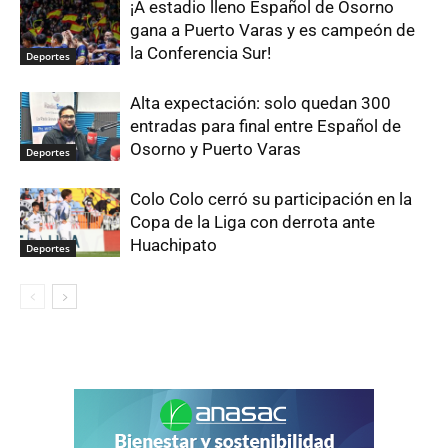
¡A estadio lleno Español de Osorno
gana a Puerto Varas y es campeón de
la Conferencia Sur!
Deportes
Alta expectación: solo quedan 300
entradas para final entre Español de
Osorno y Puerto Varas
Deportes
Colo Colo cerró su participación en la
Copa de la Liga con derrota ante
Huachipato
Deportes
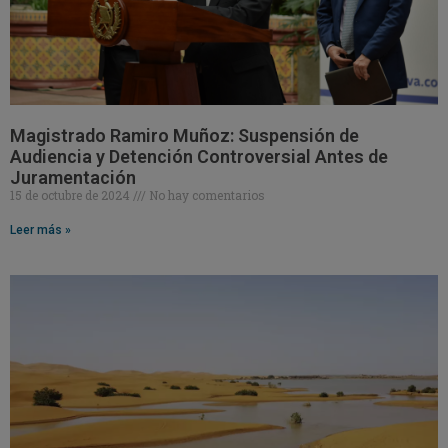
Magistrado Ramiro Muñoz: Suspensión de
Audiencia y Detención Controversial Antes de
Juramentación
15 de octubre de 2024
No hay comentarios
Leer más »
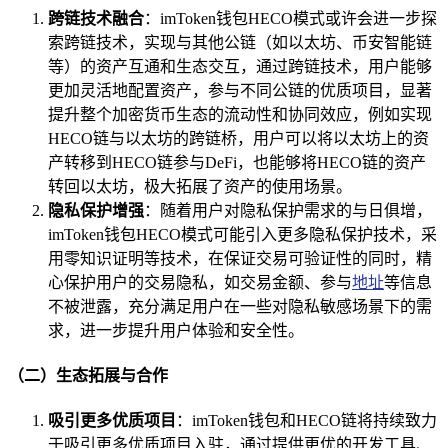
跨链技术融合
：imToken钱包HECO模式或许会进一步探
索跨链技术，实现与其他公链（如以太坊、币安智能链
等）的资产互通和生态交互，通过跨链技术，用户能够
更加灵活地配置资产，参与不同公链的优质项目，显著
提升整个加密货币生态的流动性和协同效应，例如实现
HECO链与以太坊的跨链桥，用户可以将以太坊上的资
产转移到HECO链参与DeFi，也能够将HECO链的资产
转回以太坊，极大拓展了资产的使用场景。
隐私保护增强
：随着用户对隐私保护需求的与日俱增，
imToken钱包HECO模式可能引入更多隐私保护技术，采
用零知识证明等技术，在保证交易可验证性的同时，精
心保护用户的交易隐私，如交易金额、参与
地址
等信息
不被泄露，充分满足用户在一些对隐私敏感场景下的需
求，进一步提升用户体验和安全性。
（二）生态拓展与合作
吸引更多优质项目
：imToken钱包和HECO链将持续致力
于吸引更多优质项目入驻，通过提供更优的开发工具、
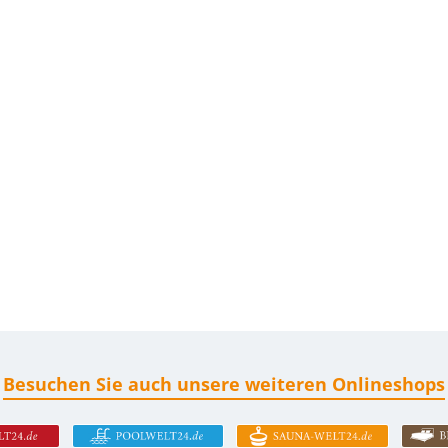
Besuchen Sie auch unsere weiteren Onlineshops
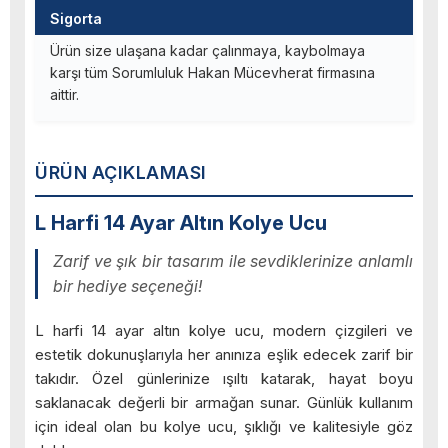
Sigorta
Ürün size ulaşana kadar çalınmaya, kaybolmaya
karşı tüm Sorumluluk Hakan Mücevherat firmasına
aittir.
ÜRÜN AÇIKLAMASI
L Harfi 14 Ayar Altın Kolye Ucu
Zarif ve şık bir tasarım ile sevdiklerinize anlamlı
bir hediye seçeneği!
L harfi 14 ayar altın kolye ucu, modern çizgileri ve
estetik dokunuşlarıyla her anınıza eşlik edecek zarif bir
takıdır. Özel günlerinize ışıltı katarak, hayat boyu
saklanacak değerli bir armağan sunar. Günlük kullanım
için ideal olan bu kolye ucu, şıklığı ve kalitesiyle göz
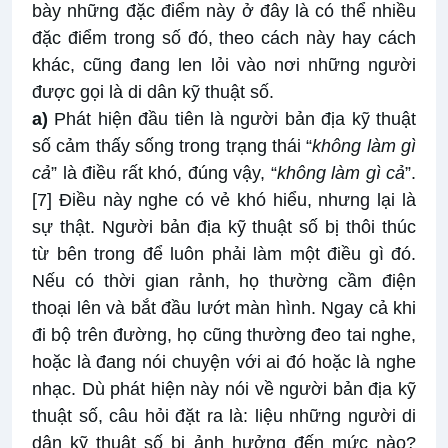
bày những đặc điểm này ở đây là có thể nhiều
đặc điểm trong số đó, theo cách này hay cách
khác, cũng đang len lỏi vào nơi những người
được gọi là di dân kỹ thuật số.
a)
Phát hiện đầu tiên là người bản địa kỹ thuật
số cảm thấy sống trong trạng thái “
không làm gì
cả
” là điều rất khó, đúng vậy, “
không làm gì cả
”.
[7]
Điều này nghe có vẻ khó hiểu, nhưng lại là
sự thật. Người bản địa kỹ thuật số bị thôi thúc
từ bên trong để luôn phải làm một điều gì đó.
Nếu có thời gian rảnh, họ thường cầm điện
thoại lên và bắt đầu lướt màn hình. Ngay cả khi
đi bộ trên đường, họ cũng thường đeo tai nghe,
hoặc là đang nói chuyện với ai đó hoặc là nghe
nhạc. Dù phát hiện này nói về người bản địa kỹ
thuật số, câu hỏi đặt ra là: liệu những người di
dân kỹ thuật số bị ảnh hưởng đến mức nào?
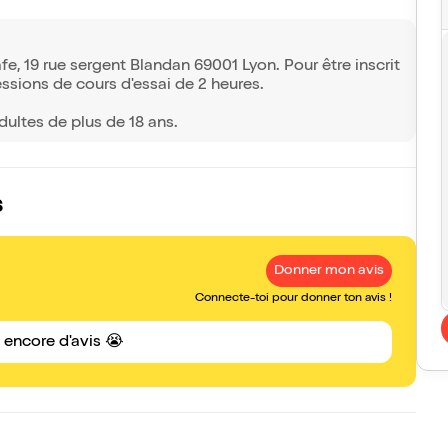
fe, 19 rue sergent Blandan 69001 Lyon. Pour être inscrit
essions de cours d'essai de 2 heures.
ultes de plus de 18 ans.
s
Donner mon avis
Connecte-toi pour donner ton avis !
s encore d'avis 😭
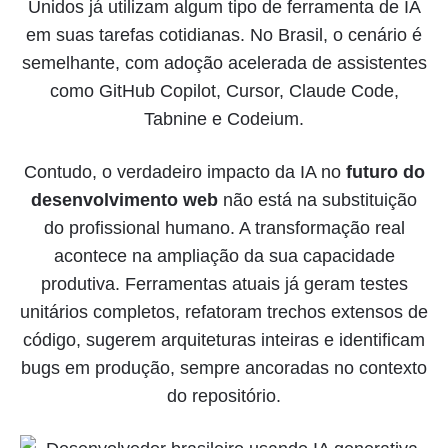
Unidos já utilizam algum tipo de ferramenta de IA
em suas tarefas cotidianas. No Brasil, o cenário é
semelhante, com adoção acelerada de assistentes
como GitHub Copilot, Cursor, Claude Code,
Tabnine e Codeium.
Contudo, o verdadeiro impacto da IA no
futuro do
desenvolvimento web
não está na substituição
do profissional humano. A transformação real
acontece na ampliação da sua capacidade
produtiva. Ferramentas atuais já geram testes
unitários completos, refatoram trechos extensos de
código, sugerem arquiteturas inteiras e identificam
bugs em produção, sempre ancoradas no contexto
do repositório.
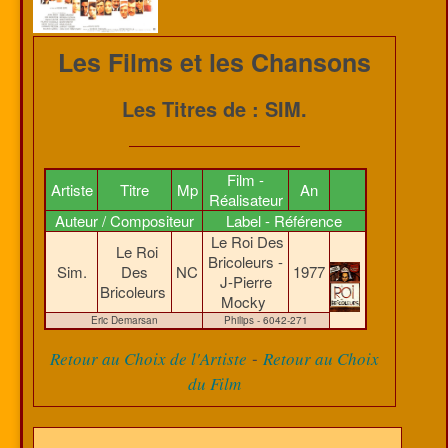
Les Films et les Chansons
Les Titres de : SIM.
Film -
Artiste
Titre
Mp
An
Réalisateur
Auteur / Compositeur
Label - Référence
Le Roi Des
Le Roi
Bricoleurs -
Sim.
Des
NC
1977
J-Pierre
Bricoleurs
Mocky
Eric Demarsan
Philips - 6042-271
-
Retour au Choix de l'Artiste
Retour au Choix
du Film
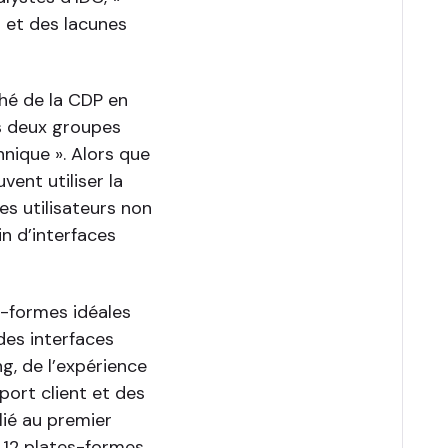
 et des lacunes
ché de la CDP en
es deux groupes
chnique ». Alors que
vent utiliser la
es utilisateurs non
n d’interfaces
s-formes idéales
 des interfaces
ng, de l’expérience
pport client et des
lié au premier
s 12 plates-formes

--

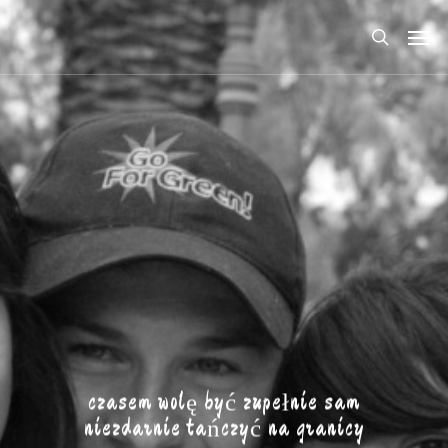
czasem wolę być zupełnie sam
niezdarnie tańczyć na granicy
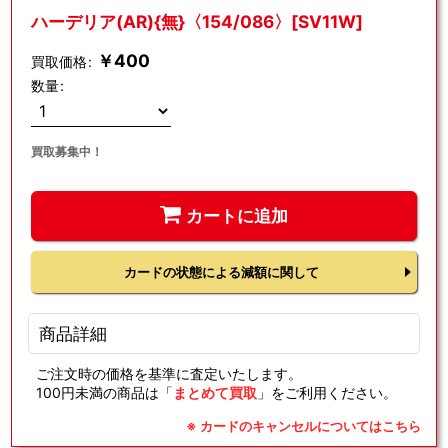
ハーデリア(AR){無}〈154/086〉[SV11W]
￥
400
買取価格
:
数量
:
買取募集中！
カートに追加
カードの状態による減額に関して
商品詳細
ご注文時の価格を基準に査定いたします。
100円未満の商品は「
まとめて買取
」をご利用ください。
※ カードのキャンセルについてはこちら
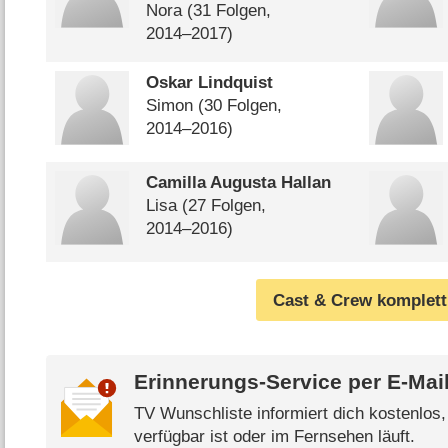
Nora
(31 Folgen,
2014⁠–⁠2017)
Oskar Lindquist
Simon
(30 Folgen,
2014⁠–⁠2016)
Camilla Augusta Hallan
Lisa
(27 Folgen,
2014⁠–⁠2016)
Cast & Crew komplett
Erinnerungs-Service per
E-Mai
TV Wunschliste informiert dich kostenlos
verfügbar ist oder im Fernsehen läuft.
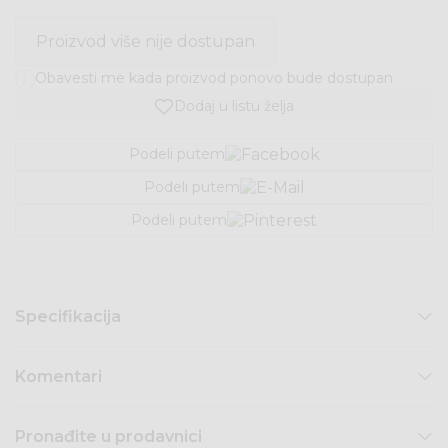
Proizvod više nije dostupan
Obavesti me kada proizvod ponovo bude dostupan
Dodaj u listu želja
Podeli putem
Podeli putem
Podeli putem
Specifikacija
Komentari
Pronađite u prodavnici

...

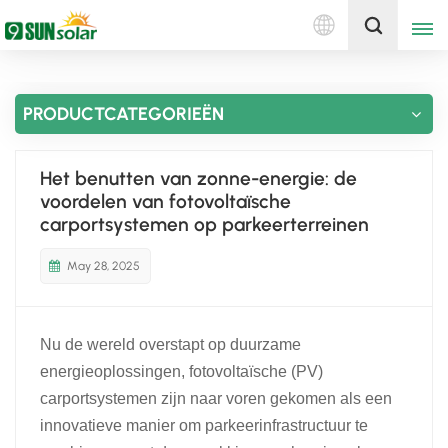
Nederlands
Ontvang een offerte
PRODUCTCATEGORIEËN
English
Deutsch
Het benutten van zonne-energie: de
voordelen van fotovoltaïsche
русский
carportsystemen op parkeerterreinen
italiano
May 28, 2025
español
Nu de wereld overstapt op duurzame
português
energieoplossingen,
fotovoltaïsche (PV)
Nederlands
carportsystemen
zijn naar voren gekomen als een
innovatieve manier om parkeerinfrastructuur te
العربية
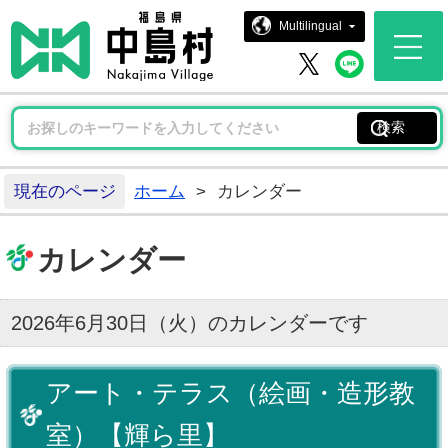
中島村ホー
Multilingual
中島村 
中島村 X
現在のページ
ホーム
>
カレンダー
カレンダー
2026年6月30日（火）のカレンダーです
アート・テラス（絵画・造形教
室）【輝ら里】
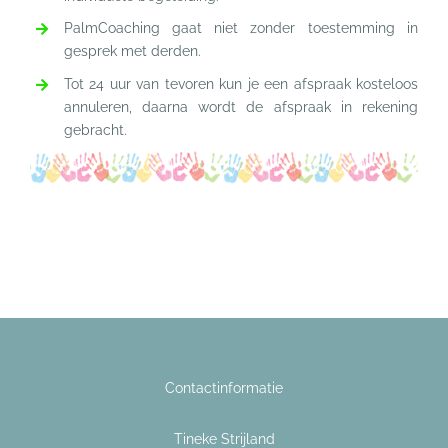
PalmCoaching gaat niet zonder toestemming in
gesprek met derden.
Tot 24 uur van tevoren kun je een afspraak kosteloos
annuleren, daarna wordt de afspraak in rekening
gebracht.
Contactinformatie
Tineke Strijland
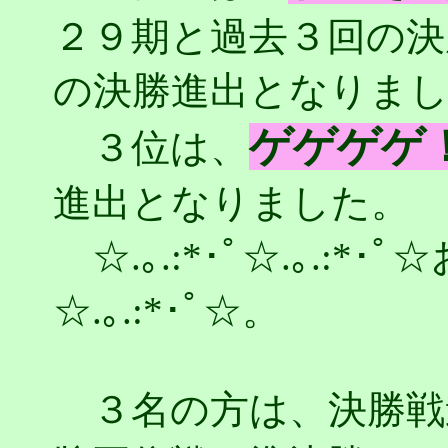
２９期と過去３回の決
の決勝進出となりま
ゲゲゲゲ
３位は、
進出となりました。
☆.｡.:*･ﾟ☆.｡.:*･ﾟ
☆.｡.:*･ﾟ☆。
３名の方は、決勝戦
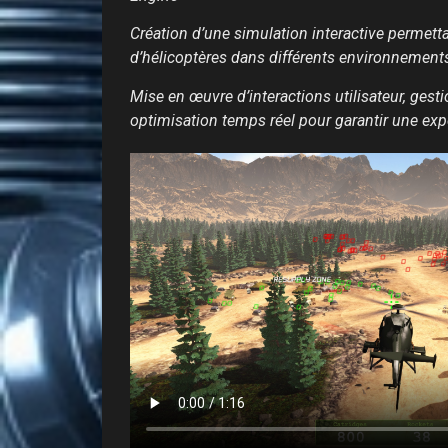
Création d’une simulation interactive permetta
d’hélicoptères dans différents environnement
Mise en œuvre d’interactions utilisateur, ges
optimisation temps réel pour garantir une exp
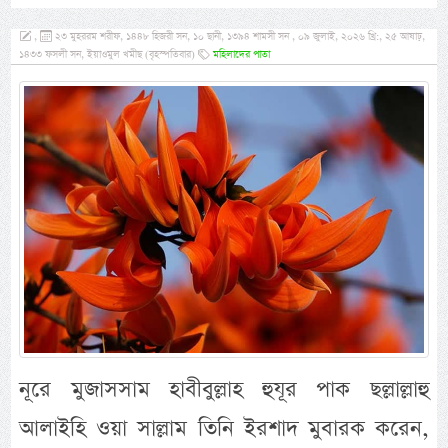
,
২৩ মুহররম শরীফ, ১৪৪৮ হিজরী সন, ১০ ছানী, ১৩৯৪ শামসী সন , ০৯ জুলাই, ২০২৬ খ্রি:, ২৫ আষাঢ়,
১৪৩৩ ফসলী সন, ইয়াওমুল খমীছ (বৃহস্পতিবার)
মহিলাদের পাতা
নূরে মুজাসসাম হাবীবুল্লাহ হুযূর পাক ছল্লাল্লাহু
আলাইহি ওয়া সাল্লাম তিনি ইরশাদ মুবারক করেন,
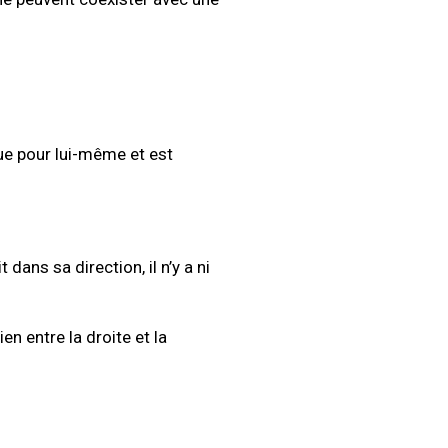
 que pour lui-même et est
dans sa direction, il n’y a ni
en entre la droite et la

• Task details: Give exactly the lines above that run from the line with "アート・テラス（絵画・造形教" to the line with "en entre la droite et la", both included, leaving every picture out.

• Exercise answer:
アート・テラス（絵画・造形教
室）【輝ら里】
PalmCoaching gaat niet zonder toestemming in
gesprek met derden.
Tot 24 uur van tevoren kun je een afspraak kosteloos
annuleren, daarna wordt de afspraak in rekening
gebracht.
Contactinformatie
Tineke Strijland
２９期と過去３回の決
の決勝進出となりま
ゲゲゲゲ
３位は、
進出となりました。
☆.｡.:*･ﾟ☆.｡.:*･ﾟ
☆.｡.:*･ﾟ☆。
３名の方は、決勝戦
Création d’une simulation interactive permetta
d’hélicoptères dans différents environnement
Mise en œuvre d’interactions utilisateur, ges
optimisation temps réel pour garantir une exp
,
২৩ মুহররম শরীফ, ১৪৪৮ হিজরী সন, ১০ ছানী, ১৩৯৪ শামসী সন , ০৯ জুলাই, ২০২৬ খ্রি:, ২৫ আষাঢ়,
১৪৩৩ ফসলী সন, ইয়াওমুল খমীছ (বৃহস্পতিবার)
মহিলাদের পাতা
নূরে মুজাসসাম হাবীবুল্লাহ হুযূর পাক ছল্লাল্লাহু
আলাইহি ওয়া সাল্লাম তিনি ইরশাদ মুবারক করেন,
 que pour lui-même et est
dans sa direction, il n’y a ni
en entre la droite et la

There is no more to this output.